Rationale: Since the approval of elexacaftor/tezacaftor/ivacaftor (ETI), data suggest that there have been changes in the management of pulmonary exacerbations (PEx) of cystic fibrosis. Objectives: Given the subjective nature of PEx diagnosis and management, we sought to characterize provider PEx management practices in people with cystic fibrosis (pwCF) prescribed highly effective modulator therapy (HEMT) and to identify practice changes that may impact clinical outcomes. Methods: We conducted semistructured qualitative interviews among clinicians in the United States from late 2021 to 2022 to investigate changes in the management of PEx in pwCF prescribed ETI. Inductive coding of transcripts was used in a thematic analysis. Results: We conducted 19 qualitative interviews with providers at 15 cystic fibrosis centers. Thematic analysis identified five themes regarding the presentation, diagnosis, and management of PEx in pwCF prescribed ETI. 1) PEx have changed in the era of HEMT to become a more subtle pathology that may result in providers questioning PEx diagnosis. 2) Providers feel less anxious about clinical outcomes after PEx. 3) Providers are expanding their assessment of PEx in the era of HEMT to identify more subtle PEx phenotypes. 4) pwCF are driving their care during PEx more than in the pre-HEMT era, with interviewees reporting that some "patients don't really contact us [with mild PEx symptoms].… We hear about it in retrospect." Interviewees expressed concern that this may result in more severe PEx. 5) Provider management is less aggressive in the post-HEMT era, reflecting reduced PEx severity.
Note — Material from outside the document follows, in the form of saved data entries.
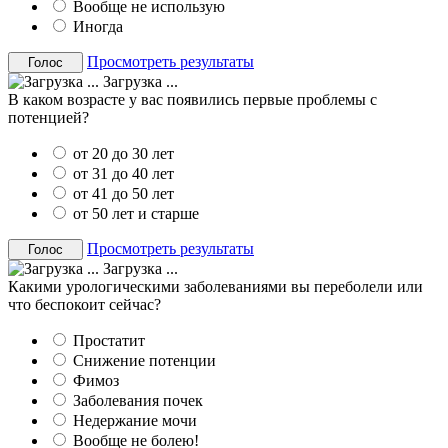
Вообще не использую
Иногда
Просмотреть результаты
Загрузка ...
В каком возрасте у вас появились первые проблемы с
потенцией?
от 20 до 30 лет
от 31 до 40 лет
от 41 до 50 лет
от 50 лет и старше
Просмотреть результаты
Загрузка ...
Какими урологическими заболеваниями вы переболели или
что беспокоит сейчас?
Простатит
Снижение потенции
Фимоз
Заболевания почек
Недержание мочи
Вообще не болею!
Participants emphasized that their approach to PEx in general is unchanged and that "[providers] treat depending on severity … and the background of the patient." Interviewees reported they increasingly recommend maintenance therapies for PEx treatment before prescribing antibiotics. Conclusions: Participants report that PEx in pwCF prescribed ETI appear milder, resulting in less anxiety about outcomes and a more conservative approach to management. Providers express uncertainty regarding the diagnosis of PEx, given its evolving presentation and reduced in-person evaluation. Further research is necessary to identify sensitive markers of PEx and to assess the impact of conservative management on clinical outcomes.

在高效调节剂治疗时代囊性纤维化肺加重的提供者实践。
理由:自elexaftor /tezacaftor/ivacaftor (ETI)获批以来,数据表明囊性纤维化(CF)肺恶化(PEx)的管理发生了变化。目的:考虑到PEx诊断和管理的主观性,我们试图描述CF (pwCF)患者的提供者PEx管理实践的特征,并规定高效调节疗法(HEMT),并确定可能影响临床结果的实践变化。方法:我们于2021年底至2022年对美国临床医生进行了半结构化定性访谈,以调查pwCF处方ETI中PEx管理的变化。利用转录本的归纳编码进行专题分析。结果:我们对15个CF中心的提供者进行了19次定性访谈。主题分析确定了关于pwCF规定ETI中PEx的表现、诊断和管理的五个主题:(1)在HEMT时代,PEx已经改变为一种更微妙的病理,可能导致提供者质疑PEx的诊断;(2)提供者对PEx术后临床结果的焦虑程度有所降低;(3)在HEMT时代,提供者正在扩大对PEx的评估,以识别更微妙的PEx表型;(4)与hemt前相比,pwCF在PEx期间更重视他们的护理,受访者报告说,一些“患者(有轻微的PEx症状)并没有真正联系我们……我们是在回忆中听说的。”受访者表示担心这可能导致更严重的PEx;(5)在后hemt时代,供应商的管理不那么激进,反映了PEx严重程度的降低。参与者强调,他们对PEx的治疗方法总体上是不变的,“(提供者)根据严重程度和患者背景进行治疗。”受访者报告说,他们越来越多地建议在开抗生素处方之前对PEx进行维持治疗。结论:参与者报告说,pwCF规定的ETI中的PEx表现较轻,导致对结果的焦虑较少,并且采用更保守的管理方法。鉴于其不断发展的表现和减少的亲自评估,提供者对PEx的诊断表示不确定。需要进一步的研究来确定PEx的敏感标记物,并评估保守治疗对临床结果的影响。
本文章由计算机程序翻译,如有差异,请以英文原文为准。